UMAP manifold of all diffraction patterns. Distinct point clouds correspond to background (vacuum/substrate), WS₂, and WSe₂ — confirming that the STD-masked features carry sufficient structural contrast for unsupervised separation.

4 — Baseline K-means Clustering

As a baseline, K-means is applied directly to the STD-reduced feature vectors from all scan positions. This single-round clustering separates the crystalline flake from the amorphous background, confirming that the preprocessing pipeline captures the dominant structural contrast without any learned representation.

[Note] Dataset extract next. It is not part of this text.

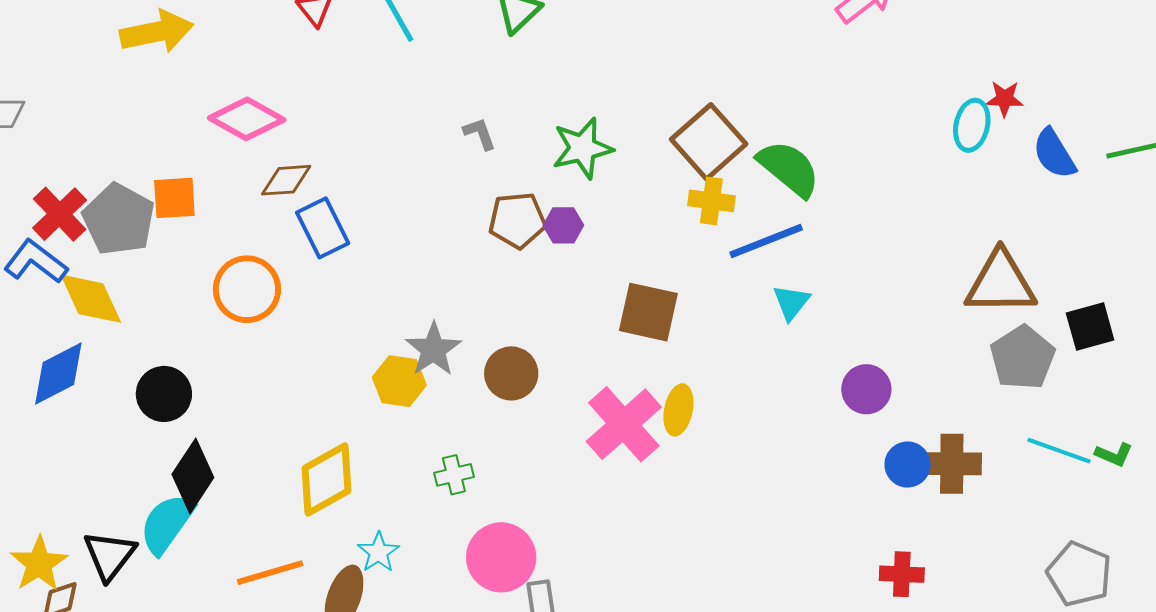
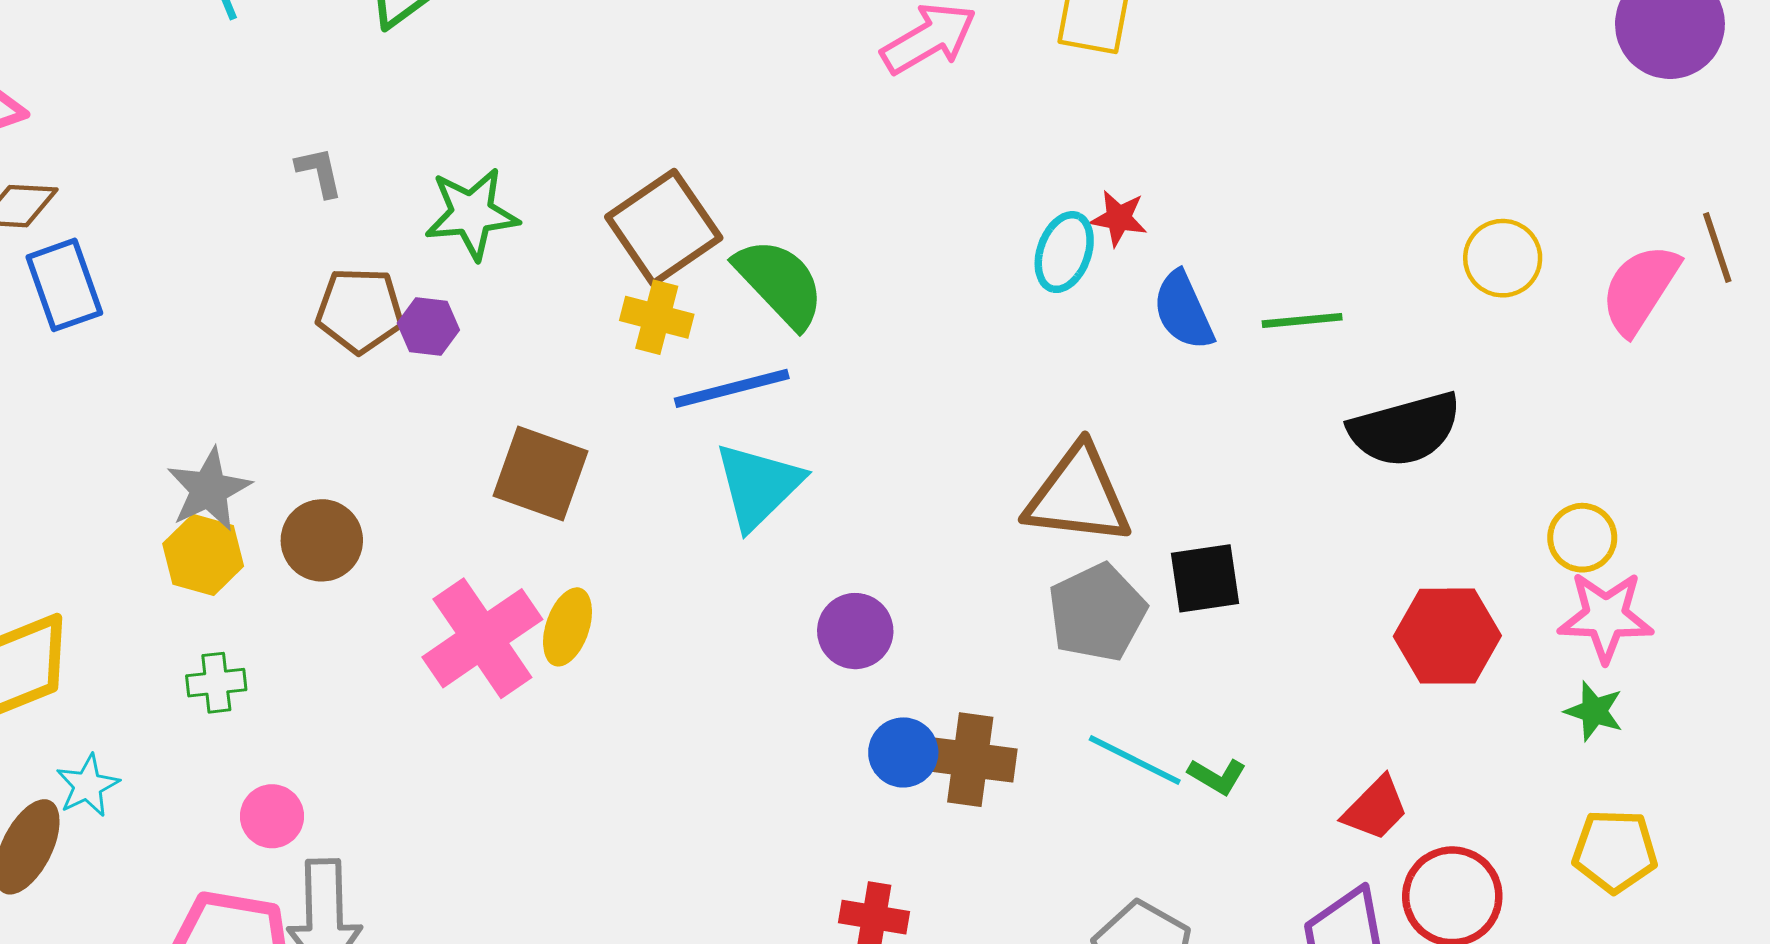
cyan triangle: (791, 302) -> (758, 486), size x1.6
yellow hexagon: (399, 381) -> (203, 555), moved
pink circle: (501, 557) -> (272, 816), size x0.6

5 — Hierarchical Clustering (3 Levels)

A divisive hierarchical clustering scheme is applied following Shi et al. K-means is run recursively on each cluster, resolving structural features at progressively finer scales. The elbow method is used to select K at each level.

Level Separation achieved
1 Crystalline flake vs. vacuum/amorphous background
2 WS₂ domains vs. WSe₂ domains (lattice constant difference)
3 Sub-domain structure within each material (rotation, ripple, strain)
Hierarchical clustering — WS₂ sub-domains (level 2) Hierarchical clustering — WSe₂ sub-domains (level 2)

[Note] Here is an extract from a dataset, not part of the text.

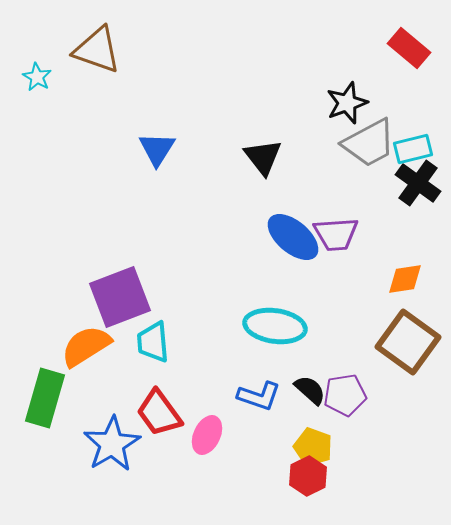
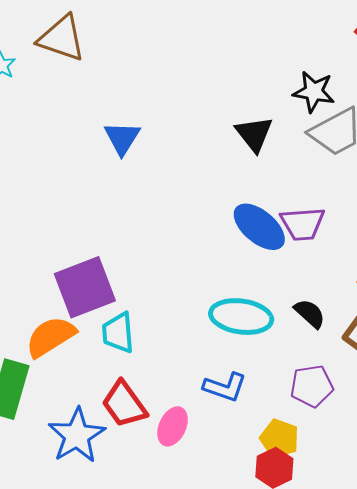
black star: (347, 103) -> (314, 92), turned 30
black triangle: (263, 157) -> (254, 134), moved
black semicircle: (310, 390) -> (310, 313), moved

Autoencoder-Based Clustering

A fully connected autoencoder (AE) is trained separately on the STD-masked diffraction patterns from within the WS₂ and WSe₂ regions identified by hierarchical clustering. Architecture: encoder and decoder each with one hidden layer (hidden_dim = 512), latent dimension = 8, ReLU activations, MSE reconstruction loss, trained for 40 epochs. K-means (K = 4) is applied to the latent codes to produce sub-domain cluster maps.

AE — WS₂ sub-domain cluster map AE — WS₂ latent space (PCA projection)
AE — WSe₂ sub-domain cluster map AE — WSe₂ latent space (PCA projection)

The AE latent space shows clearly separated, compact clusters in PCA projection, consistent with sharp real-space domain boundaries.


Variational Autoencoder-Based Clustering

A VAE with identical architecture adds a KL divergence regularization term (kl_weight = 1e-3) that constrains the latent space to approximate a unit Gaussian. K-means is applied to the latent means μ(x) rather than sampled codes. The KL penalty enforces a smoother, more continuous latent manifold at the cost of reconstruction fidelity.

VAE — WS₂ sub-domain cluster map VAE — WS₂ latent space (PCA projection)
VAE — WSe₂ sub-domain cluster map VAE — WSe₂ latent space (PCA projection)

AE vs VAE Comparison

Metric AE VAE
WS₂ reconstruction loss 0.757 0.832
WSe₂ reconstruction loss 0.827 0.869
Cluster boundary sharpness Higher Smoother
Latent space structure Deterministic Probabilistic (Gaussian prior)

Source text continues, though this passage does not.